Thursday, August 18, 2011

Tight Little Island

Darkening sky hangs over a Prince Edwards Island farmhouse.

Back on another ferry – this time we crossed over the water to Prince Edward Island – and this time it was actually free! The 75-minute voyage to the island costs nothing. You pay when you leave the province. We came in on the eastern side of the island and drove to a perfect little campground that had a spot for us that perched us on a cliff overlooking Seal Cove. The crash of the waves spooked the cats. But they adjusted. They always do.

Everything about PEI is in miniature. We plot our course on our computer and when we measure the distance to the next stop it turns out to be only 28 miles away.

Tuesday morning broke with fog and rain. We took our time in leaving this lovely spot. And our trip up-island took less than two hours. We came to Red Point Provincial Park, again on the coast. We drove the car, coated in red dirt now, past fields of potatoes, to East Point which is exactly that – the most easterly point of the province. This is a unique place for three different currents converge off the point, the Northumberland Straits, The Atlantic and the Gulf of St. Lawrence. The waters off the point were a roiling maelstrom of competing waves tumbling over each other. It looked like a sailor's nightmare.

On our way back to the campground, we stopped at a beach that touted itself as the “singing sands”. No siren song was heard, though. We were told the sands were too wet. When conditions are right, the sands chirp and chatter as you walk along.

East Kings is a bump in the road, so small it doesn't even get mentioned on a large, detailed map of the eastern section of PEI. But we arrived at East Kings' Community Center at 8 p.m. for a ceilidh on Tuesday night. And what a ceilidh it turned out to be. Three hours of music from about eight or nine groups – and tea and biscuits and jam at the intermission. A group from the Catskill Mountains of New York, a guitarist from Ontario, local talented fiddlers, an Irish player of the bodhrain, a fiddler from Brooklyn, NY, a piano player and her guitar-playing husband from West Charlottetown, PEI, two singing ladies called Ding and Dong (they were retired telephone company workers!) and an exceptional local group playing a mandolin, banjo, base fiddle and guitar. Wow. All this for $5! It truly doesn't get better.

We have joined a new group, called Harvest Hosts. This makes farms and vineyards available to us throughout North America. We are invited to park in the farmyard at no charge and, in exchange, we are invited to buy a bottle of wine or maybe a few pounds of potatoes or peas or blueberries.

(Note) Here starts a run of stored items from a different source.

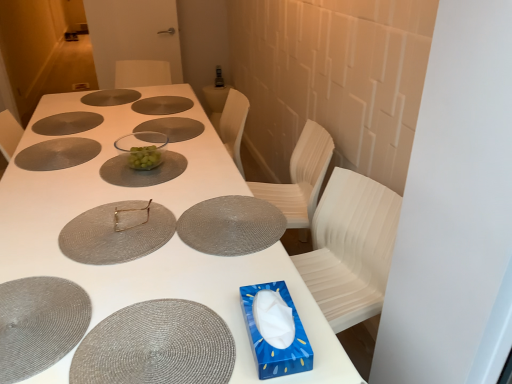 Identify the location of unoccupied space behind matte gray placemat at lower center, the first glass plate in the front-to-back sequence. (186, 265). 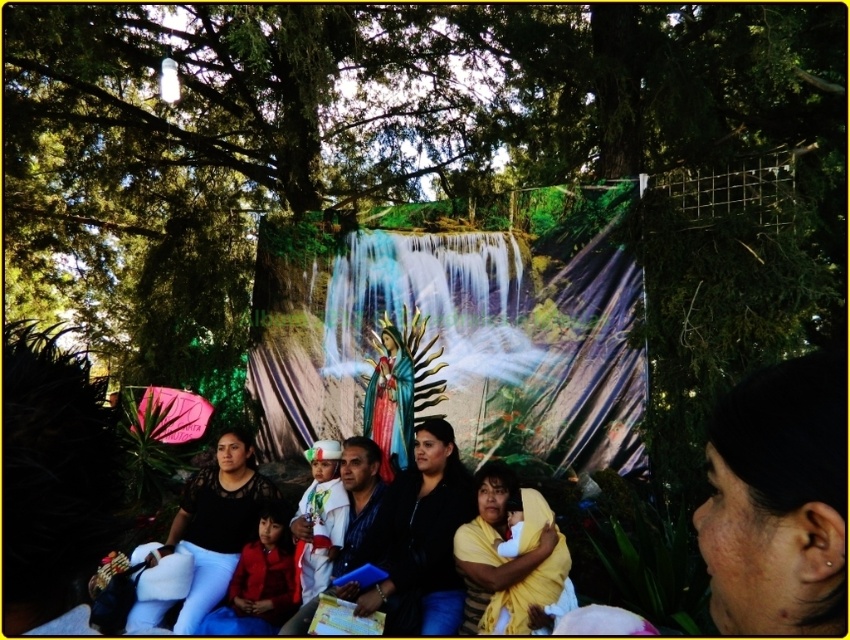 Consider the image. Does metallic blue water at center have a smaller size compared to white satin dress at center?

No.

Who is higher up, metallic blue water at center or white satin dress at center?

Positioned higher is metallic blue water at center.

Is point (434, 304) positioned behind point (335, 493)?

Yes, point (434, 304) is behind point (335, 493).

The width and height of the screenshot is (850, 640). In order to click on metallic blue water at center in this screenshot , I will do `click(432, 300)`.

Does point (383, 554) come behind point (516, 529)?

Yes, point (383, 554) is farther from viewer.

What are the coordinates of `matte black clothing at center` in the screenshot? It's located at (437, 536).

This screenshot has width=850, height=640. What are the coordinates of `matte black clothing at center` in the screenshot? It's located at (437, 536).

You are a GUI agent. You are given a task and a screenshot of the screen. Output one action in this format:
    pyautogui.click(x=<x>, y=<y>)
    Task: Click on the black matte dress at center
    The image size is (850, 640).
    Given the screenshot: What is the action you would take?
    pyautogui.click(x=218, y=522)

The height and width of the screenshot is (640, 850). Describe the element at coordinates (218, 522) in the screenshot. I see `black matte dress at center` at that location.

This screenshot has height=640, width=850. In order to click on black matte dress at center in this screenshot , I will do `click(218, 522)`. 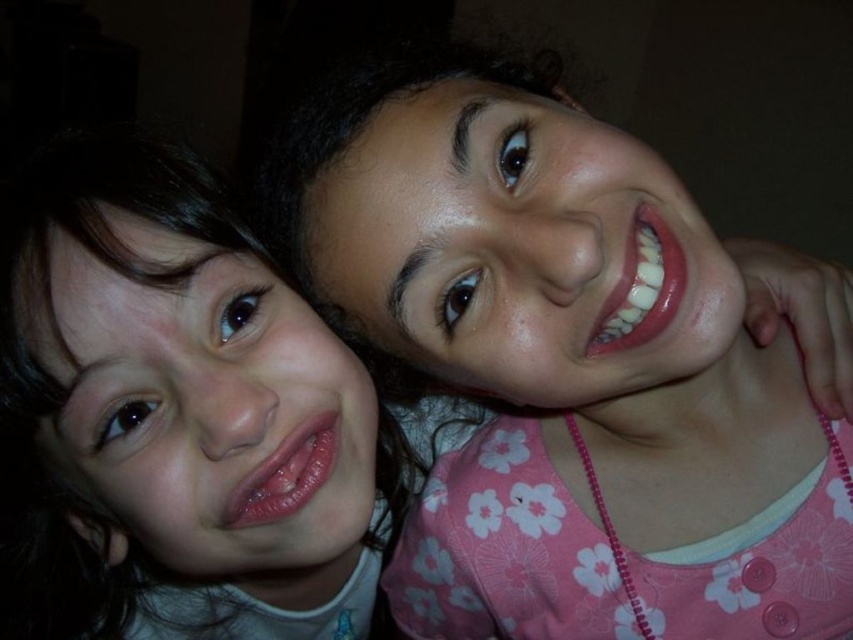 Question: Where is pink floral dress at upper right located in relation to smooth skin face at upper left in the image?

Choices:
 (A) below
 (B) above

Answer: (B)

Question: Is pink floral dress at upper right bigger than smooth skin face at upper left?

Choices:
 (A) yes
 (B) no

Answer: (B)

Question: Is the position of pink floral dress at upper right more distant than that of smooth skin face at upper left?

Choices:
 (A) no
 (B) yes

Answer: (A)

Question: Which point is closer to the camera?

Choices:
 (A) smooth skin face at upper left
 (B) pink floral dress at upper right

Answer: (B) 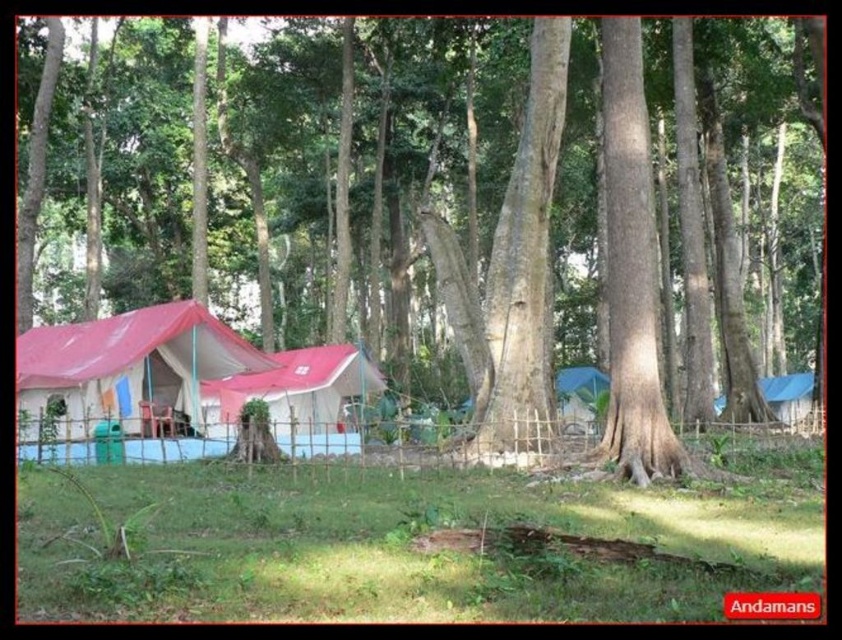 Question: Which point is closer to the camera?

Choices:
 (A) matte red tent at lower left
 (B) smooth bark tree at center

Answer: (B)

Question: Can you confirm if smooth bark tree at center is wider than matte red tent at center?

Choices:
 (A) no
 (B) yes

Answer: (B)

Question: Among these objects, which one is farthest from the camera?

Choices:
 (A) matte red tent at lower left
 (B) smooth bark tree at center

Answer: (A)

Question: Is smooth bark tree at center to the left of matte red tent at center from the viewer's perspective?

Choices:
 (A) yes
 (B) no

Answer: (A)

Question: Which of these objects is positioned closest to the matte red tent at center?

Choices:
 (A) matte red tent at lower left
 (B) smooth bark tree at center

Answer: (A)

Question: Is matte red tent at lower left smaller than matte red tent at center?

Choices:
 (A) yes
 (B) no

Answer: (A)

Our first experience came on Wednesday and Thursday when we visited Shepherd's Farm in PEI. Finding it was the hardest part. I stopped two times along the way, asking directions. But we arrived at the end of a tarred road and drove into the farmyard.

Everyone was away except for Daniel, the 12-year-old son of the house. He showed us where we could park alongside a barn. Water, electricity and a sewer dump were there. He told us his dad was teaching a class in organic farming in Charlottetown and wouldn't be home until late. Then, he said, they were planning on taking off for a fishing trip on a friend's boat.

Jo and I roamed the farm. It has turkeys, chickens, rabbits, pigs, lambs and beef cattle – all of them organically fed. It was very quiet, apart from the bleating of the sheep and lambs and occasional cattle sounds.

On Thursday morning we met with Steven Cousins, the farmer, and his wife Cindy. This is one incredible couple. They have a certified organic farm and he leads the certified farming group in the province. He presented us with the gift of a bag of new PEI potatoes, then took us up to the fields and gave Jo a bunch of garlic, lettuce and a tomato. We then picked our fill of raspberries. Daniel, as well as the other Cousins children, Hannah and Naomi, own parts of the farm and each have responsibilities for their portions. Daniel owns the raspberry patches and sold us two pints. He also owns the pigs, meat chickens and a handful of geese. He won't continue with the geese, he told us, because they are pretty hard to raise.

Daniel has some young workers in the raspberry field, picking away. He pays them from his profits and the raspberries are then sold in town. Steven Cousins has focused on producing foods that can be sold to high-end restaurants. He said they particularly like his small PEI potatoes. But he also sells chocolate mint, orange mint and many vegetables. In addition, he raises sheep and sells the meat to local restaurants.

This introduction to Harvest Hosts program was a winner and we look forward to stopping in at another farm in the northwestern tip of the island in a couple of days.